Nanosecond switchable polymerized crystalline colloidal array Bragg diffracting materials

We fabricated a mesoscopically periodic array of novel colloidal particles containing absorbing dye embedded in a polyacrylamide hydrogel through the use of crystalline colloidal self-assembly. These colloidal particles are highly fluorinated (see accompanying paper) and have a very low refractive index, which can be easily refractive index matched to a predominantly aqueous medium. Thus, we were able to prepare a material where the real part of the refractive index was matched, while preserving a periodic modulation of the imaginary part of the refractive index. Previously we theoretically predicted that such a material could be used as a nanosecond optical switch (Kasavamoorthy, Super, and Asher, J. Appl.

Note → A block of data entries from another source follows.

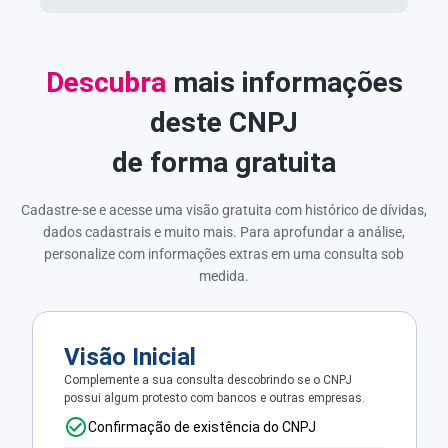
Descubra
mais informações
deste CNPJ
de forma gratuita
Cadastre-se e acesse uma visão gratuita com histórico de dívidas,
dados cadastrais e muito mais. Para aprofundar a análise,
personalize com informações extras em uma consulta sob
medida.
Visão Inicial
Complemente a sua consulta descobrindo se o CNPJ
possui algum protesto com bancos e outras empresas.
Confirmação de existência do CNPJ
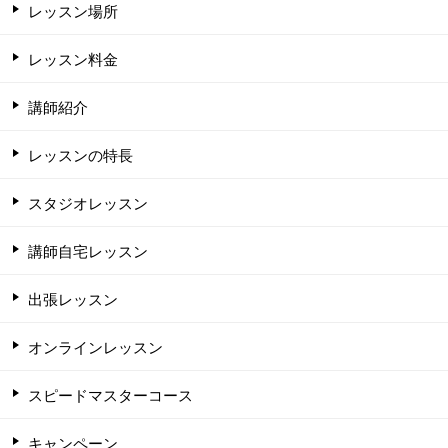
レッスン場所
レッスン料金
講師紹介
レッスンの特長
スタジオレッスン
講師自宅レッスン
出張レッスン
オンラインレッスン
スピードマスターコース
キャンペーン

Phys. 1992, 71, 1116), and more recently experimentally demonstrated this optical switching (Pan et al., Phys. Rev. Lett. 1997, 78, 3860). Under low light intensities the crystalline colloidal arrays (CCA) is refractive index matched to the medium and does not diffract. However, high incident intensity illumination within the dye absorption band heats the particles within nanoseconds to decrease their refractive index. This results in a mesoscopically periodic refractive index modulation with the periodicity of the CCA lattice. The array "pops up" to diffract light within 2.5 ns. These intelligent CCA hydrogels may have applications in optical limiting, optical computing, and nanosecond fast optical switching devices, etc.